In most recorded cases the landslide or explosion has taken place near the sea or under its bed, so that it has been accompanied by a violent and deathdealing tidal wave. The earthquake that destroyed Lisbon in 1755 was followed by a tidal wave which swept the shores of Portugal and drowned or dashed to death thousands of human beings. Altogether 40,000 lives were lost in that disaster. Messina was shaken by an earthquake in 1783 and again in 1908, and on the latter occasion a great tidal wave wrought much of the destruction which resulted in the death of 60,000 persons. The recent Chilean earthquake and tidal wave, while terrible and sad enough, are not comparable in magnitude to the Portuguese and Italian disasters, nor probably, in loss of life, to two great earthquakes which have stricken India during the last twenty-five years. It is not surprising that there were times when the Hebrew poet thought man to be a puny thing in the midst of the incalculable forces of nature: "What is man, that thou art mindful of him? and the son of man, that thou visitest him? ... Thou hast made the earth to tremble; thou hast broken it. Heal the breaches thereof; for it shaketh.

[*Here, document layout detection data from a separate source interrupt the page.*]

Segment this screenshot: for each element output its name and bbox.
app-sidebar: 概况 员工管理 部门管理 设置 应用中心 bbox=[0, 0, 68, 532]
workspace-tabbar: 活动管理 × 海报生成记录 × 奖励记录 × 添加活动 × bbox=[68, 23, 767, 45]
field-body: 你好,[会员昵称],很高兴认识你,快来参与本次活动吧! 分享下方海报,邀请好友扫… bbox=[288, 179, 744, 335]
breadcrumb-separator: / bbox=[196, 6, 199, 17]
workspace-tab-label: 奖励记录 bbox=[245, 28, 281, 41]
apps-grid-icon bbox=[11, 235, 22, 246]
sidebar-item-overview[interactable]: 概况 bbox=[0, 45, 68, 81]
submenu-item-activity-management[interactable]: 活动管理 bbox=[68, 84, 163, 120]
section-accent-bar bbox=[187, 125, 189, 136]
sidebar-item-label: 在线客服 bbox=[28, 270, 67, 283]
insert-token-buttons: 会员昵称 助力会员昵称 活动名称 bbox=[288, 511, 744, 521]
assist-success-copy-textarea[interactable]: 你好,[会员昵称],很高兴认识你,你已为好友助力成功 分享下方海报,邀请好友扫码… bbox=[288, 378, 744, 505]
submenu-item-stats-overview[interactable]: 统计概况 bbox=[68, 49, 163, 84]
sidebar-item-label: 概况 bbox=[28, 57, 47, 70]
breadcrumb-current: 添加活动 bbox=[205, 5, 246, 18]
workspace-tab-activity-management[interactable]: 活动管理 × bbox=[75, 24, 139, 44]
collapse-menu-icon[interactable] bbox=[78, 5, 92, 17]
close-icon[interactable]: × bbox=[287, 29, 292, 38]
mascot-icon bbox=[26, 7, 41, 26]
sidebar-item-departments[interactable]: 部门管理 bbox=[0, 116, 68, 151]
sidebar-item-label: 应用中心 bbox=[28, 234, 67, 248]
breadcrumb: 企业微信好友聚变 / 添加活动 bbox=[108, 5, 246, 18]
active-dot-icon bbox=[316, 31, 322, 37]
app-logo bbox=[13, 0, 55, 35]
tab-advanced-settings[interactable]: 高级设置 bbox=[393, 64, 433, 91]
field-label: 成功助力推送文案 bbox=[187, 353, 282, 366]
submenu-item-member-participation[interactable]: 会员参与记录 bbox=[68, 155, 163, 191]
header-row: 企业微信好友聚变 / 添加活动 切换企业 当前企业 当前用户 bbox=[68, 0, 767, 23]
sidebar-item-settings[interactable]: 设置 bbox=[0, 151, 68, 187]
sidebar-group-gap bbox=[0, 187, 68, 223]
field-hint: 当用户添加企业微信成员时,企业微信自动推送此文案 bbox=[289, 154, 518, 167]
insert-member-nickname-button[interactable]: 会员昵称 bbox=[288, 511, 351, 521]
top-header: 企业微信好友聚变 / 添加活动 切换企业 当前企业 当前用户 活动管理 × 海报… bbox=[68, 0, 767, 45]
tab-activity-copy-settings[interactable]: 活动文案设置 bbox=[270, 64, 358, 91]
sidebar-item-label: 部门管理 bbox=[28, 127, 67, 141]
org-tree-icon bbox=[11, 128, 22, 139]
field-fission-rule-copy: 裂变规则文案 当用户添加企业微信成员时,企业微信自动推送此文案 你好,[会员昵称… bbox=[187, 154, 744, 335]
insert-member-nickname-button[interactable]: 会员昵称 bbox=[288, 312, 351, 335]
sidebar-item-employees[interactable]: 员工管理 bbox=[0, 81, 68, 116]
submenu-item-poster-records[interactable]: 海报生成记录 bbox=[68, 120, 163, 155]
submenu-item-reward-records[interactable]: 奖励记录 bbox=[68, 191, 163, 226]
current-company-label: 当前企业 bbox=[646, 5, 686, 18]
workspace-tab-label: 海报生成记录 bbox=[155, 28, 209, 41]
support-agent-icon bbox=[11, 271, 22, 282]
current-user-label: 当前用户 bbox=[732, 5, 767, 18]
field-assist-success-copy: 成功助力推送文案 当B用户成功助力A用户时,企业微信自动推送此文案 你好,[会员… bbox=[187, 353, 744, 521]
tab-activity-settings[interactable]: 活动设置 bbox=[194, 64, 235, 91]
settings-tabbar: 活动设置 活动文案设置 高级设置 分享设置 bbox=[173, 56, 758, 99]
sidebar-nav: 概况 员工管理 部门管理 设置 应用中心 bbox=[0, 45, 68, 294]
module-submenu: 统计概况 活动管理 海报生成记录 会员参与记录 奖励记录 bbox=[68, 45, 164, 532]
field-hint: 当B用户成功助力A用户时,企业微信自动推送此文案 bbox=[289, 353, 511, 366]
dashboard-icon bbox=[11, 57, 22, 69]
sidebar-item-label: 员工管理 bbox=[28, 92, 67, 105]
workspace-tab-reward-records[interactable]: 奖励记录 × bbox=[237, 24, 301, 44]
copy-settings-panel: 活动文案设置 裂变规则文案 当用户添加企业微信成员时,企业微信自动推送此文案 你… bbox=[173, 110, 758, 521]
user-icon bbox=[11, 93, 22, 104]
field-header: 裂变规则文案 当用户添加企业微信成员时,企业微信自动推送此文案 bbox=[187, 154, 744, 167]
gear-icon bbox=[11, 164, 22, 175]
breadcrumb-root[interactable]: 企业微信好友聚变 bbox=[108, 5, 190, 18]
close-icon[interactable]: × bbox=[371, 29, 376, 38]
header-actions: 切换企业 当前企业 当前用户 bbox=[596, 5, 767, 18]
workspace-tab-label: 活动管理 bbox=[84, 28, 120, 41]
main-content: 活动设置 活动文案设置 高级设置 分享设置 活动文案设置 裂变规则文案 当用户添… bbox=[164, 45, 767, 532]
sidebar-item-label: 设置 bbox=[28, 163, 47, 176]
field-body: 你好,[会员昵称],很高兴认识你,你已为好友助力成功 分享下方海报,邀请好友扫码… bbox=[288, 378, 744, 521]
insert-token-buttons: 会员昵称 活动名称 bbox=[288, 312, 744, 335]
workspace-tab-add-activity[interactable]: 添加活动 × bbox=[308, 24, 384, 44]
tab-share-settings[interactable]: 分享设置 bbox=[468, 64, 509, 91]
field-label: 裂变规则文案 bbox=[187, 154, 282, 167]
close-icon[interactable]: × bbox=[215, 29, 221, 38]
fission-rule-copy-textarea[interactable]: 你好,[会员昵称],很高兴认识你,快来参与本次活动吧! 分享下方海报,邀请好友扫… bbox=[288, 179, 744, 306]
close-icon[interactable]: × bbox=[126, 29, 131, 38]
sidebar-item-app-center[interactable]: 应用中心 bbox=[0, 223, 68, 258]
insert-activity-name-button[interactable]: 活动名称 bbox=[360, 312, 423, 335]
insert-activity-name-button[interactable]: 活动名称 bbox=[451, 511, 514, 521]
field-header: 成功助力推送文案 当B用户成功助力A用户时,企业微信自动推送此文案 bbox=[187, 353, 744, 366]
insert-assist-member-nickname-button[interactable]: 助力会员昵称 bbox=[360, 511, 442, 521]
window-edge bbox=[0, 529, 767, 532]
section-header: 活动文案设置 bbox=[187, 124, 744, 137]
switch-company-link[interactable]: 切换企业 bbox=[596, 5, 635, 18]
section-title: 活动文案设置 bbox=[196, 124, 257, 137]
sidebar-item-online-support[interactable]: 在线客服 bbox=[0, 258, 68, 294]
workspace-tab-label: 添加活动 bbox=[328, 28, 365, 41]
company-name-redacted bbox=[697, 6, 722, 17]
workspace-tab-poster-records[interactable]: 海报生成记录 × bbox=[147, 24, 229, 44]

He looketh on the earth, and it trembleth; he toucheth the hills, and they smoke!"
ANSWER TO THE ROLL CALL
HE sixth annual Roll Call of the Red Cross is now under way and will continue until Thanksgiving Day. Once a year the Red Cross appeals to the American public to join in its work. The Roll Call is just what the name indicates; a call to members to renew their membership and to those not members to find out what the Red Cross is and does and then become members. This is not a "drive" in the usual meaning of an attempt to raise contributions and donations; no doubt the National Red Cross welcomes at any time of the year new memberships and special contributions, but its sole direct appeal to the public is to join in membership.
We do not know what the exact figures of membership are at present. A year ago there were about six million members a much larger membership than had existed before the war.
As probably most of our readers know, the membership fees, amounting to sev
eral million dollars, go directly for relief purposes; the beautiful National Red Cross building in Washington was paid for from special contributions made for that purpose; the National officers, or most of them, either serve without pay or are paid from special contributions made outside the membership fees; thus membership fees paid by individuals go intact to carry out the work of the association.
WHAT THE RED CROSS DOES
HAT is that work, now that the war has long since been ended? This is a question sometimes asked, and easily answered. The watchword of the Red Cross is "Always Ready." One big part of its work is to be ready for emergencies. When such disasters happen as those at San Francisco and Galveston and Tulsa, and now Smyrna, relief and help cannot be improvised in a minute. This is just what the Red Cross is for; to have funds, railway trains, nurses, doctors, medical supplies, food, tents, ready to send with speed to any place where the need is great.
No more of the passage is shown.